Supplied material

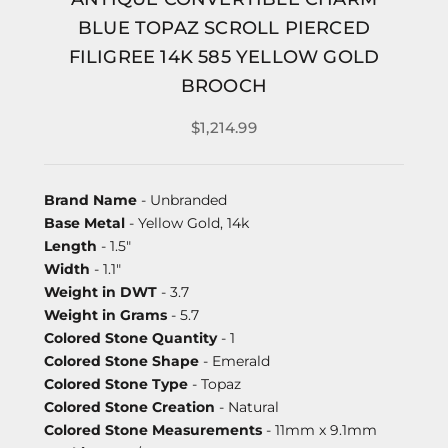
BLUE TOPAZ SCROLL PIERCED
FILIGREE 14K 585 YELLOW GOLD
BROOCH
$1,214.99
Brand Name
- Unbranded
Base Metal
- Yellow Gold, 14k
Length
- 1.5"
Width
- 1.1"
Weight in DWT
- 3.7
Weight in Grams
- 5.7
Colored Stone Quantity
- 1
Colored Stone Shape
- Emerald
Colored Stone Type
- Topaz
Colored Stone Creation
- Natural
Colored Stone Measurements
- 11mm x 9.1mm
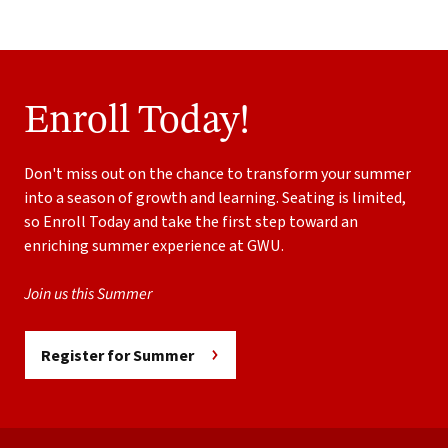
Enroll Today!
Don't miss out on the chance to transform your summer
into a season of growth and learning. Seating is limited,
so Enroll Today and take the first step toward an
enriching summer experience at GWU.
Join us this Summer
Register for Summer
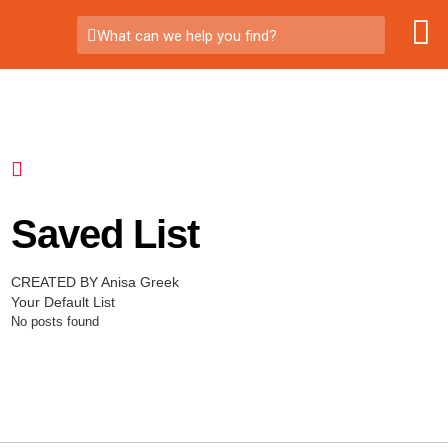
What can we help you find?
Saved List
CREATED BY Anisa Greek
Your Default List
No posts found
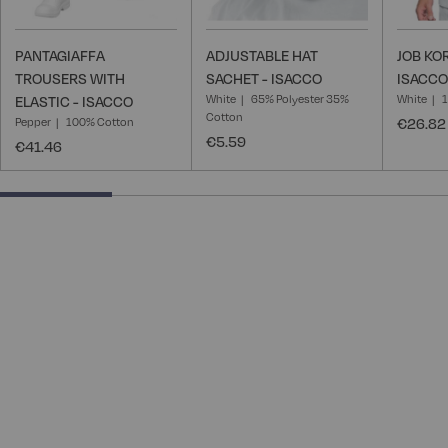
PANTAGIAFFA
ADJUSTABLE HAT
JOB KO
TROUSERS WITH
SACHET - ISACCO
ISACCO
White
65% Polyester 35%
White
ELASTIC - ISACCO
Cotton
Pepper
100% Cotton
€26.82
€5.59
€41.46
25% completed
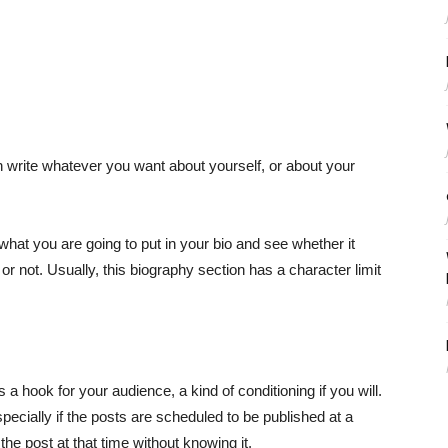
n write whatever you want about yourself, or about your
at you are going to put in your bio and see whether it
not. Usually, this biography section has a character limit
s a hook for your audience, a kind of conditioning if you will.
pecially if the posts are scheduled to be published at a
the post at that time without knowing it.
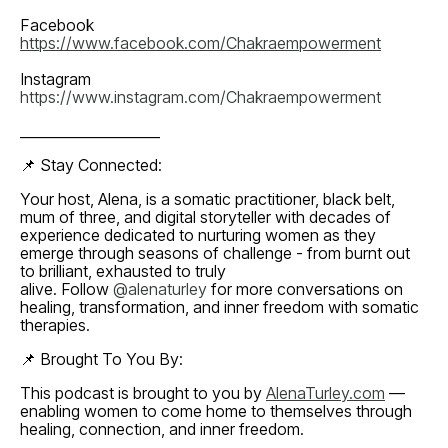
Facebook
https://www.facebook.com/Chakraempowerment
Instagram
https://www.instagram.com/Chakraempowerment
____________________
📌 Stay Connected:
Your host, Alena, is a somatic practitioner, black belt,
mum of three, and digital storyteller with decades of
experience dedicated to nurturing women as they
emerge through seasons of challenge - from burnt out
to brilliant, exhausted to truly
alive. Follow
@alenaturley
for more conversations on
healing, transformation, and inner freedom with somatic
therapies.
📌 Brought To You By:
This podcast is brought to you by
AlenaTurley.com
—
enabling women to come home to themselves through
healing, connection, and inner freedom.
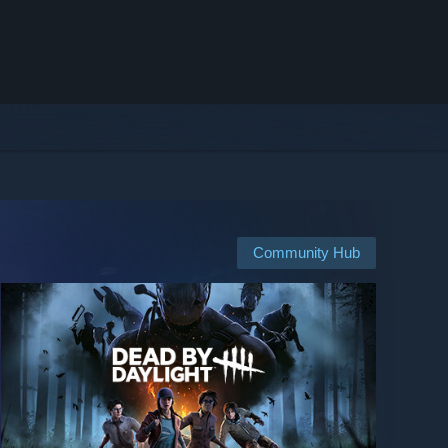
Community Hub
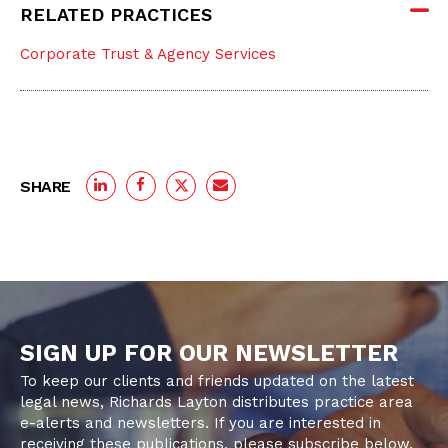
RELATED PRACTICES
Corporate Trust & Agency Services
SHARE
SIGN UP FOR OUR NEWSLETTER
To keep our clients and friends updated on the latest
legal news, Richards Layton distributes practice area
e-alerts and newsletters. If you are interested in
receiving these publications, please subscribe below.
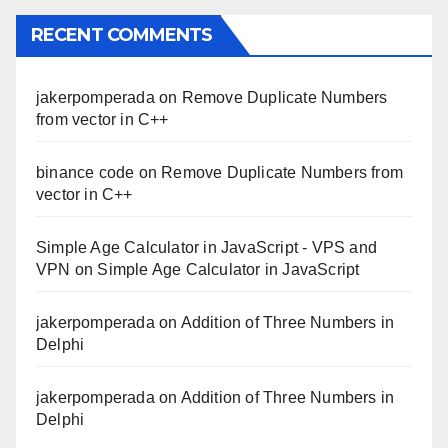
RECENT COMMENTS
jakerpomperada
on
Remove Duplicate Numbers
from vector in C++
binance code
on
Remove Duplicate Numbers from
vector in C++
Simple Age Calculator in JavaScript - VPS and
VPN
on
Simple Age Calculator in JavaScript
jakerpomperada
on
Addition of Three Numbers in
Delphi
jakerpomperada
on
Addition of Three Numbers in
Delphi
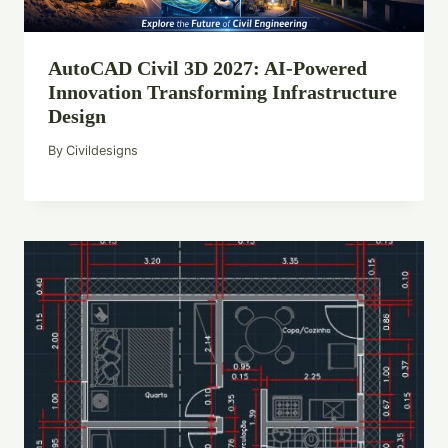
AutoCAD Civil 3D 2027: AI-Powered
Innovation Transforming Infrastructure
Design
By
Civildesigns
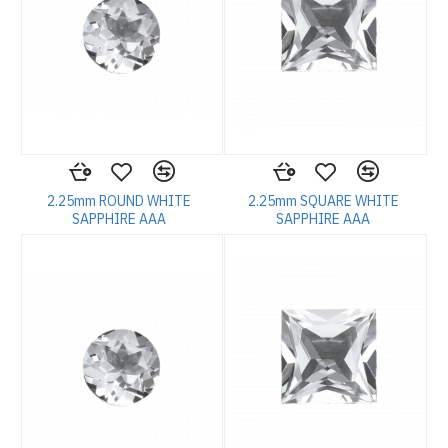
2.25mm ROUND WHITE
2.25mm SQUARE WHITE
SAPPHIRE AAA
SAPPHIRE AAA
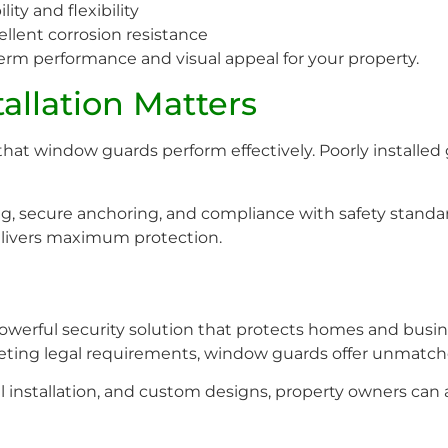
ity and flexibility
llent corrosion resistance
erm performance and visual appeal for your property.
allation Matters
g that window guards perform effectively. Poorly installe
ting, secure anchoring, and compliance with safety standa
livers maximum protection.
powerful security solution that protects homes and busi
eeting legal requirements, window guards offer unmatch
l installation, and custom designs, property owners can 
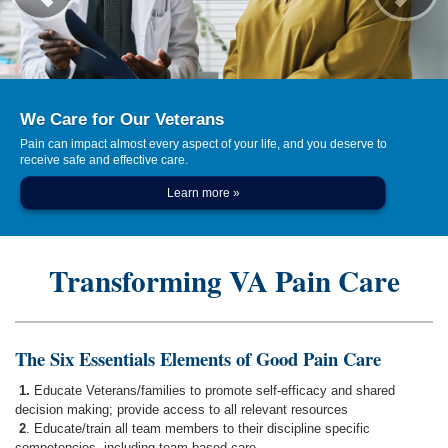
We Care for Our Veterans
Pain can impact almost every aspect of your life, and you deserve to
receive safe and effective care.
Learn more »
Transforming VA Pain Care
The Six Essentials Elements of Good Pain Care
1.
Educate Veterans/families to promote self-efficacy and shared
decision making; provide access to all relevant resources
2
. Educate/train all team members to their discipline specific
competencies, including team based care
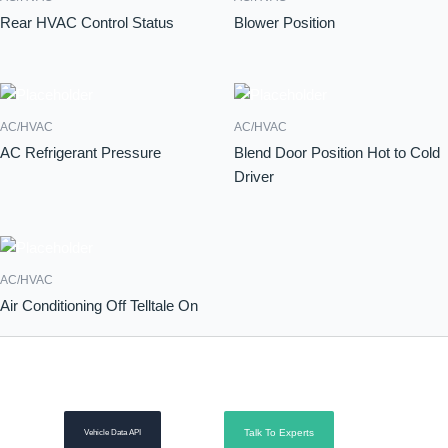
Rear HVAC Control Status
Blower Position
AC/HVAC
AC/HVAC
AC Refrigerant Pressure
Blend Door Position Hot to Cold
Driver
AC/HVAC
Air Conditioning Off Telltale On
Talk To Experts
Vehicle Data API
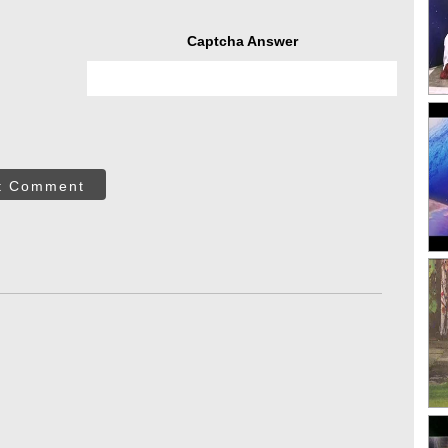
Captcha Answer
t Comment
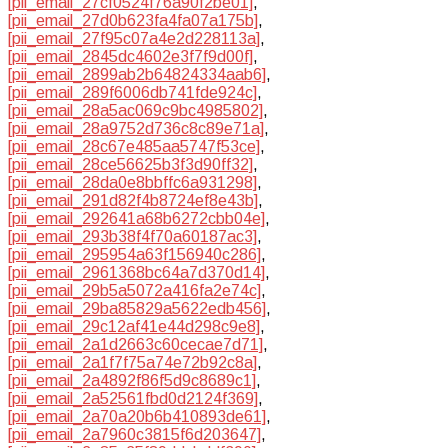
[pii_email_27cf0524f76a90f2be01]
,
[pii_email_27d0b623fa4fa07a175b]
,
[pii_email_27f95c07a4e2d228113a]
,
[pii_email_2845dc4602e3f7f9d00f]
,
[pii_email_2899ab2b64824334aab6]
,
[pii_email_289f6006db741fde924c]
,
[pii_email_28a5ac069c9bc4985802]
,
[pii_email_28a9752d736c8c89e71a]
,
[pii_email_28c67e485aa5747f53ce]
,
[pii_email_28ce56625b3f3d90ff32]
,
[pii_email_28da0e8bbffc6a931298]
,
[pii_email_291d82f4b8724ef8e43b]
,
[pii_email_292641a68b6272cbb04e]
,
[pii_email_293b38f4f70a60187ac3]
,
[pii_email_295954a63f156940c286]
,
[pii_email_2961368bc64a7d370d14]
,
[pii_email_29b5a5072a416fa2e74c]
,
[pii_email_29ba85829a5622edb456]
,
[pii_email_29c12af41e44d298c9e8]
,
[pii_email_2a1d2663c60cecae7d71]
,
[pii_email_2a1f7f75a74e72b92c8a]
,
[pii_email_2a4892f86f5d9c8689c1]
,
[pii_email_2a52561fbd0d2124f369]
,
[pii_email_2a70a20b6b410893de61]
,
[pii_email_2a7960c3815f6d203647]
,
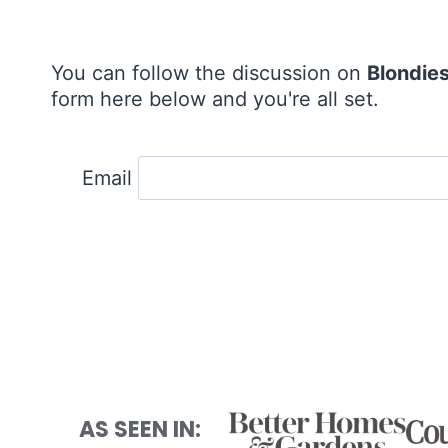
You can follow the discussion on
Blondie
form here below and you're all set.
Email
AS SEEN IN:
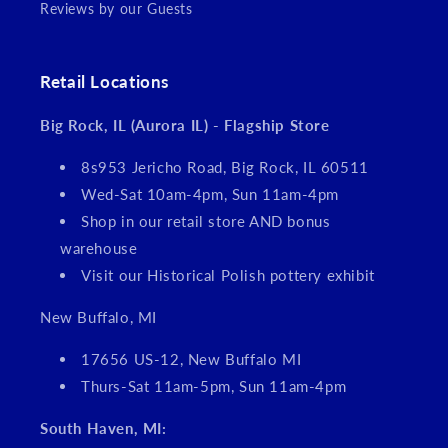
Reviews by our Guests
Retail Locations
Big Rock, IL (Aurora IL) - Flagship Store
8s953 Jericho Road, Big Rock, IL 60511
Wed-Sat 10am-4pm, Sun 11am-4pm
Shop in our retail store AND bonus
warehouse
Visit our Historical Polish pottery exhibit
New Buffalo, MI
17656 US-12, New Buffalo MI
Thurs-Sat 11am-5pm, Sun 11am-4pm
South Haven, MI:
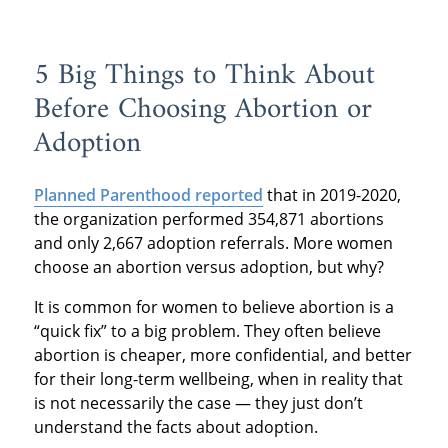
5 Big Things to Think About
Before Choosing Abortion or
Adoption
Planned Parenthood reported
that in 2019-2020,
the organization performed 354,871 abortions
and only 2,667 adoption referrals. More women
choose an abortion versus adoption, but why?
It is common for women to believe abortion is a
“quick fix” to a big problem. They often believe
abortion is cheaper, more confidential, and better
for their long-term wellbeing, when in reality that
is not necessarily the case — they just don’t
understand the facts about adoption.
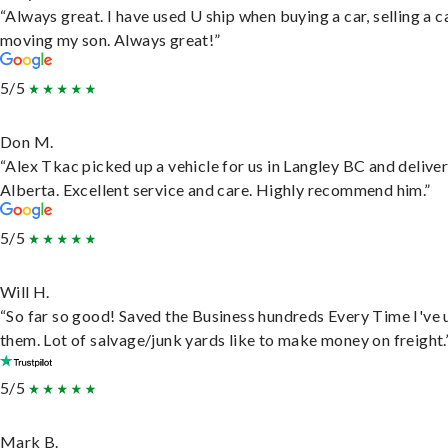
“Always great. I have used U ship when buying a car, selling a c
moving my son. Always great!”
5/5
Don M.
“Alex Tkac picked up a vehicle for us in Langley BC and deliver
Alberta. Excellent service and care. Highly recommend him.”
5/5
Will H.
“So far so good! Saved the Business hundreds Every Time I've 
them. Lot of salvage/junk yards like to make money on freight.
5/5
Mark B.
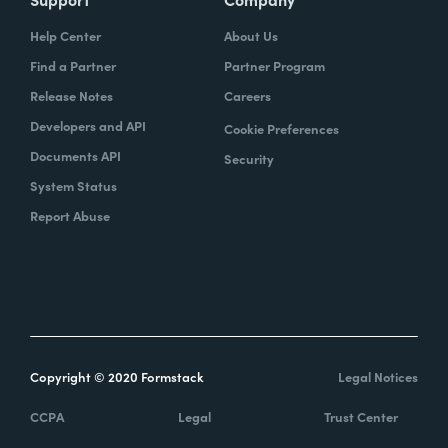
Help Center
About Us
Find a Partner
Partner Program
Release Notes
Careers
Developers and API
Cookie Preferences
Documents API
Security
System Status
Report Abuse
Copyright © 2020 Formstack
Legal Notices
CCPA
Legal
Trust Center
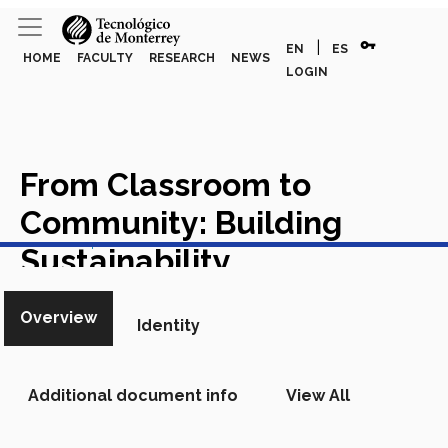
vpn_key
|
EN
ES
HOME
FACULTY
RESEARCH
NEWS
LOGIN
From Classroom to
Community: Building
View in Scopus
Sustainability
Competencies Through
Overview
Identity
Service Learning in the
Public Sector
Academic
Additional document info
View All
Article in Scopus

Exercise
Give the lines exactly, from the first line of the entries to the line with "Don't miss out", both ends included. Skip the pictures.

Written solution
BLUE TOPAZ SCROLL PIERCED
FILIGREE 14K 585 YELLOW GOLD
BROOCH
$1,214.99
Brand Name
- Unbranded
Base Metal
- Yellow Gold, 14k
Length
- 1.5"
Width
- 1.1"
Weight in DWT
- 3.7
Weight in Grams
- 5.7
Colored Stone Quantity
- 1
Colored Stone Shape
- Emerald
Colored Stone Type
- Topaz
Colored Stone Creation
- Natural
Colored Stone Measurements
- 11mm x 9.1mm
Enroll Today!
Don't miss out on the chance to transform your summer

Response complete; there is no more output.